リビウへの避難民、仮設住宅へ入居 「少しは落ち着くが…帰りたい」
ロシアのウクライナ侵攻による国内避難民が集まるウクライナ西部リビウで、避難民の仮設住宅への入居が始まった。
全面的な戦争が始まって2カ月近く。避難生活が長期化する中で、生活支援をどう進めるかが課題になってきている。
リビウ中心部の公園では4月中旬、ポーランドの支援で約350戸のコンテナ型の仮設住宅が完成。19日に入居が始まった。同日、現地を訪れたポーランドのモラビエツキ首相は「ウクライナの女性と子どもを守るため、できることをすべてやる」などと述べた。
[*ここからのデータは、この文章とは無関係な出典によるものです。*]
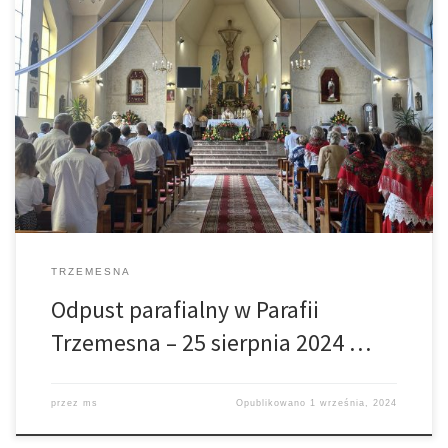
25 sierpnia br. parafia w Trzemesnej przeżywała Uroczystość
Odpustową ku czci N.M.P. Częstochowskiej. Suma odpustowej o
godz. 11.00. przewodniczył i kazanie wygłosił O. Maksymilian
Wójtowicz ze Zgromadzenia Księży Michalitów. Po Mszy Św. miła
miejsce tradycyjnie procesja Eucharystyczna. Bóg zapłać
wszystkim parafianom i gościom za piękne przeżycie i
przygotowanie Odpustu Parafialnego. […]
TRZEMESNA
Odpust parafialny w Parafii
Trzemesna – 25 sierpnia 2024 …
przez
ms
Opublikowano
1 września, 2024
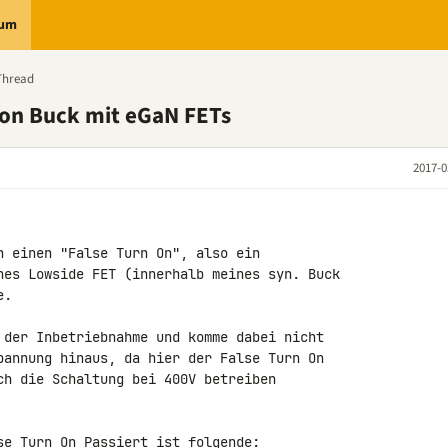
rum
Thread
ron Buck mit eGaN FETs
2017-0
h einen "False Turn On", also ein 

nes Lowside FET (innerhalb meines syn. Buck 

.

 der Inbetriebnahme und komme dabei nicht 

pannung hinaus, da hier der False Turn On 

ch die Schaltung bei 400V betreiben 

se Turn On Passiert ist folgende:
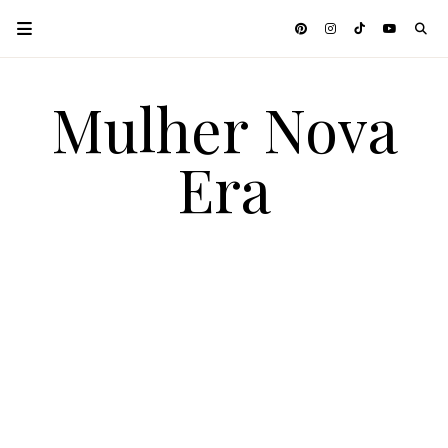
Mulher Nova
Era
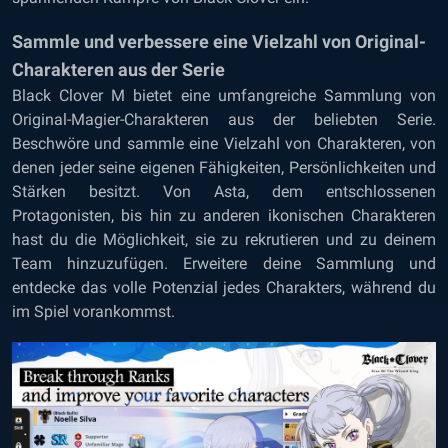
Sammle und verbessere eine Vielzahl von Original-
Charakteren aus der Serie
Black Clover M bietet eine umfangreiche Sammlung von
Original-Magier-Charakteren aus der beliebten Serie.
Beschwöre und sammle eine Vielzahl von Charakteren, von
denen jeder seine eigenen Fähigkeiten, Persönlichkeiten und
Stärken besitzt. Von Asta, dem entschlossenen
Protagonisten, bis hin zu anderen ikonischen Charakteren
hast du die Möglichkeit, sie zu rekrutieren und zu deinem
Team hinzuzufügen. Erweitere deine Sammlung und
entdecke das volle Potenzial jedes Charakters, während du
im Spiel vorankommst.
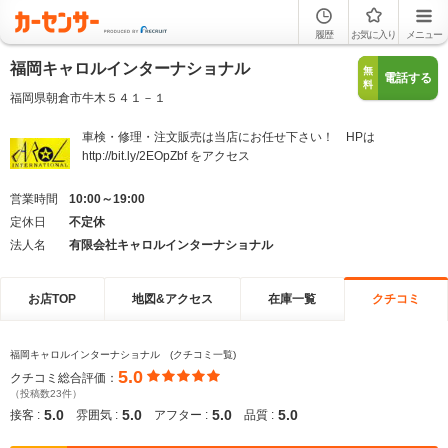
履歴
お気に入り
メニュー
福岡キャロルインターナショナル
無
電話する
料
福岡県朝倉市牛木５４１－１
車検・修理・注文販売は当店にお任せ下さい！ HPは
http://bit.ly/2EOpZbf をアクセス
営業時間
10:00～19:00
定休日
不定休
法人名
有限会社キャロルインターナショナル
お店TOP
地図&アクセス
在庫一覧
クチコミ
福岡キャロルインターナショナル (クチコミ一覧)
5.0
クチコミ総合評価：
（投稿数23件）
5.0
5.0
5.0
5.0
接客 :
雰囲気 :
アフター :
品質 :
19日に入居したキリロワ・アラさん(86)は、1カ月ほど前に東部ドネツク州を息子夫婦に助けられながら脱出。学校の体育館で約60人の避難民と暮らしてきた。「暮らしに必要なものはそろっていて、不満はない。集団生活はにぎやかで楽しかったが、個室になったので少しは落ち着くでしょうか」と語った。だが仮設住宅から先の生活は見通せず、「戦争はいつ終わるんでしょう。私は故郷に帰りたいのです」と話した。